Designing an Async Runtime for WASI 0.2
— 2024-02-29
- the wasi 0.2 polling model
- designing the poller abstraction
- designing the reactor abstraction
- designing the block_on abstraction
- using the async runtime
- on the absence of a local executor
- conclusion
In 2019 Stjepan Glavina and I developed the async-std
runtime. That was an off-shoot from the runtime
project, which itself was an attempt to make it easier
to abstract over different async runtimes. One of the things I'm most proud of
in the work I did on async-std
is the core IO abstraction which Stjepan later
factored out into the polling
and
async-io
libraries as part of
the smol
project, where he took them beyond my initial
prototype code into robust building blocks which can work on their own.
Anyway, that little stroll down memory lane serves a purpose: I just finished building Yet Another Async runtime. Not to tell people to actually go and use this - but intended to be more like a working, minimal, but also correct implementation of an async runtime for WASI 0.2. The purpose of this post is to detail how I built it, so you can build your own (if you want to). I'm one of the first to write this code, and maybe even the first to write a dedicated runtime, which means that if Smol, Monoio, Glommio, or Tokio want to add support for WASI 0.2 they're going to have to implement what I already implemented. So I figured I might save folks some trouble, and document the work I just finished doing.
The WASI 0.2 polling model
WASI 0.2 is readiness-based rather than completion-based. That means we wait for
the host system to tell us we're ready to take an action, rather than wait for
the host system that an action has successfully completed (completion-based).
WASI 0.3 will likely switch to a completion-based system because Linux
io_uring
and Windows'
ioringapi
are
completion-based and perform really well, but we don't have that yet.

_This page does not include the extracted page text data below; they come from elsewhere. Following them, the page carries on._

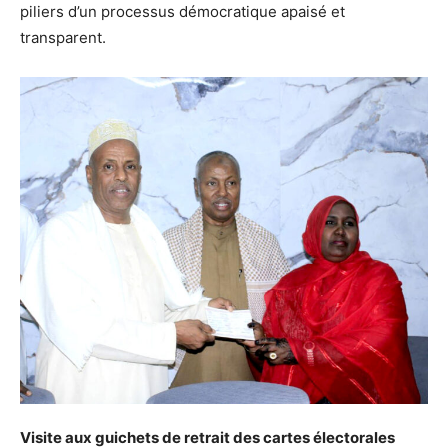
piliers d’un processus démocratique apaisé et
transparent.
Visite aux guichets de retrait des cartes électorales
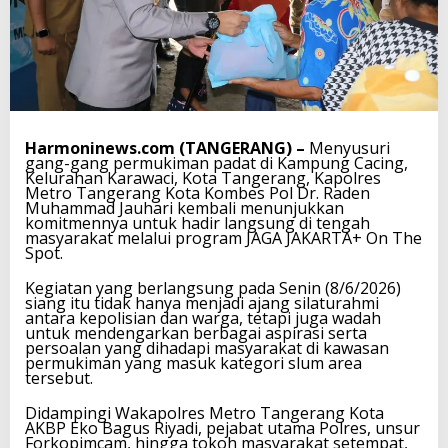
Harmoninews.com (TANGERANG) –
Menyusuri
gang-gang permukiman padat di Kampung Cacing,
Kelurahan Karawaci, Kota Tangerang, Kapolres
Metro Tangerang Kota Kombes Pol Dr. Raden
Muhammad Jauhari kembali menunjukkan
komitmennya untuk hadir langsung di tengah
masyarakat melalui program JAGA JAKARTA+ On The
Spot.
Kegiatan yang berlangsung pada Senin (8/6/2026)
siang itu tidak hanya menjadi ajang silaturahmi
antara kepolisian dan warga, tetapi juga wadah
untuk mendengarkan berbagai aspirasi serta
persoalan yang dihadapi masyarakat di kawasan
permukiman yang masuk kategori slum area
tersebut.
Didampingi Wakapolres Metro Tangerang Kota
AKBP Eko Bagus Riyadi, pejabat utama Polres, unsur
Forkopimcam, hingga tokoh masyarakat setempat,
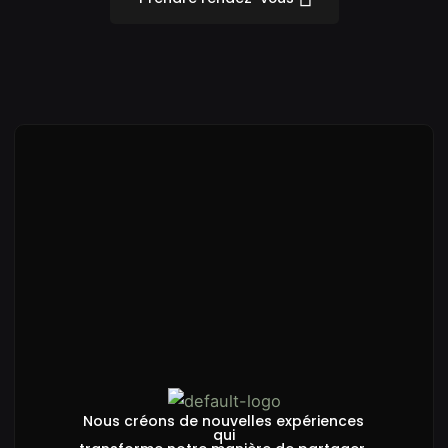
Nous créons de nouvelles expériences
qui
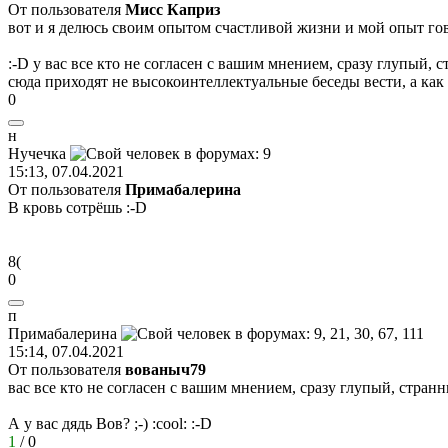
От пользователя
Мисс Каприз
вот и я делюсь своим опытом счастливой жизни и мой опыт гов
:-D
у вас все кто не согласен с вашим мнением, сразу глупый, ст
сюда приходят не высокоинтеллектуальные беседы вести, а как
0
н
Нучечка
15:13, 07.04.2021
От пользователя
Примaбaлерина
В кровь сотрёшь
:-D
8(
0
п
Прим
a
б
a
лерина
15:14, 07.04.2021
От пользователя
вованыч79
вас все кто не согласен с вашим мнением, сразу глупый, странны
А у вас дядь Вов?
;-)
:cool:
:-D
1
/
0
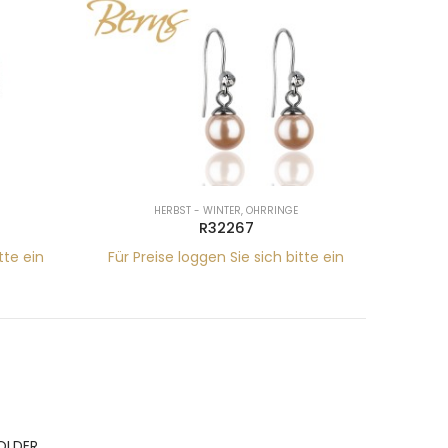
HERBST - WINTER
,
OHRRINGE
R32267
tte ein
Für Preise loggen Sie sich bitte ein
Für Pr
BERNS ACR.RING HOLDER 180*120MM FOR 9 RINGS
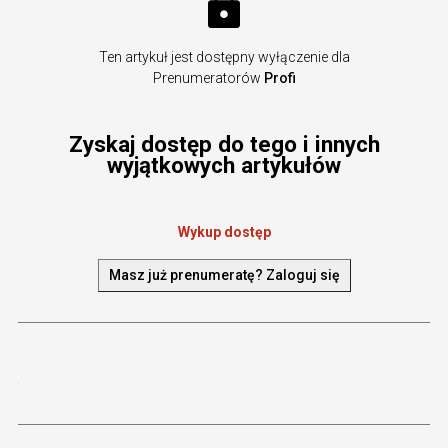
Ten artykuł jest dostępny wyłączenie dla
Prenumeratorów
Profi
Zyskaj dostęp do tego i innych
wyjątkowych artykułów
Wykup dostęp
Masz już prenumeratę? Zaloguj się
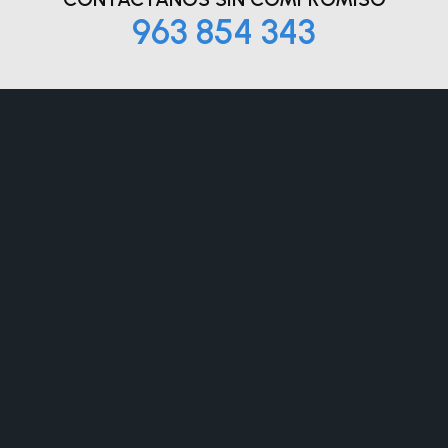
963 854 343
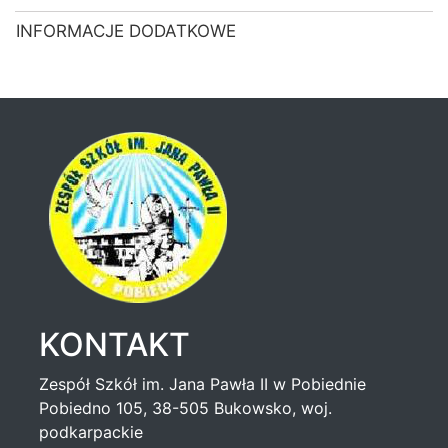
INFORMACJE DODATKOWE
KONTAKT
Zespół Szkół im. Jana Pawła II w Pobiednie
Pobiedno 105, 38-505 Bukowsko, woj.
podkarpackie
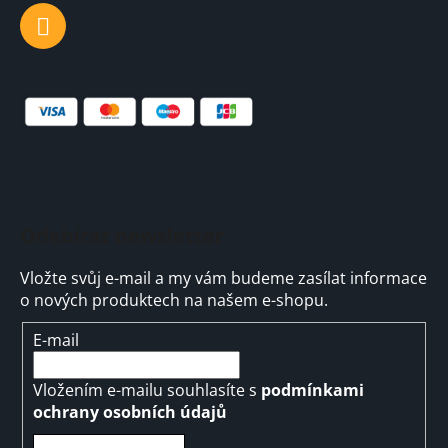
Odebírat newsletter
Vložte svůj e-mail a my vám budeme zasílat informace
o nových produktech na našem e-shopu.
E-mail
Vložením e-mailu souhlasíte s
podmínkami
ochrany osobních údajů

The core polling system in WASI consists of two components: the Pollable
type and the
poll
function. The
Pollable
type represents "interest" in an event. Say we had some kind of
read
call; there would be an associated Pollable
for that call, which we
could submit to the host to say: "please let me know when there's a reason for
me to call read
". This is the "readiness" part of the system - you submit your
interest in an operation to the host system, and then the host system will
periodically yield a list of which operations are good to be called. The way to
schedule that interest is via the poll
function.
A key difference between the epoll
and WASI 0.2's poll
model is that in WASI
we don't schedule interest in resources (e.g. file descriptors), but we
schedule interest in concrete operations. Under epoll
we'd tell the kernel
something like: "hey, here's an fd representing some socket - I'm interested
anytime I can read or write new data to it". In WASI we're more precise; we make
a specific method call, which returns a type. That type will have some way to
get the underlying data, but also a method subscribe
which returns a pollable.
We're then supposed to wait for the poll
call to tell us that the Pollable
is ready - and then we can call the method to get the underlying data without it
returning an error. That's probably a lot of words, so here's a basic example:
use wasi::http::outgoing_handler::{handle, OutgoingRequest};
use wasi::http::types::{Fields, Method, Scheme};
use wasi::io::poll;
fn main() {
// Construct an HTTP request
let fields = Fields::new();
let req = OutgoingRequest::new(fields);
req.set_method(&Method::Get).unwrap();
req.set_scheme(Some(&Scheme::Https)).unwrap();
req.set_path_with_query(Some("/")).unwrap();
req.set_authority(Some("example.com")).unwrap();
// Send the request and wait for it to complete
let res = handle(req, None).unwrap(); // 1. We're ready to send the request over the network
let pollable = res.subscribe(); // 2. We obtain the `Pollable` from the response future
poll::poll(&[&pollable]); // 3. Block until we're ready to look at the response
// We're now ready to try and access the response headers. If
// the request was unsuccessful we might still get an error here,
// but we won't get an error that we tried to read data before the
// operation was completed.
let res = res.get().unwrap().unwrap().unwrap();
for (name, _) in res.headers().entries() {
println!("header: {name}");
}
}
When run via
cargo-component (and the
-- -S http
flag is passed), this should print the following:
header: age
header: cache-control
header: content-type
header: date
header: etag
header: expires
header: last-modified
header: server
header: vary
header: x-cache
header: content-length
Designing the poller abstraction
In the HTTP request example we've shown how to make a single HTTP request and
registered that one operation with the poll
call. One of the main benefits of
async computing is the ability to perform ad-hoc
concurrency:
we don't just want to be able to wait for the one operation to complete; we want
to be able to wait on any number of operations to complete at the same time.
This is why the poll
function takes a list of Pollable
types, and returns a
list of which ones are ready to continue doing work.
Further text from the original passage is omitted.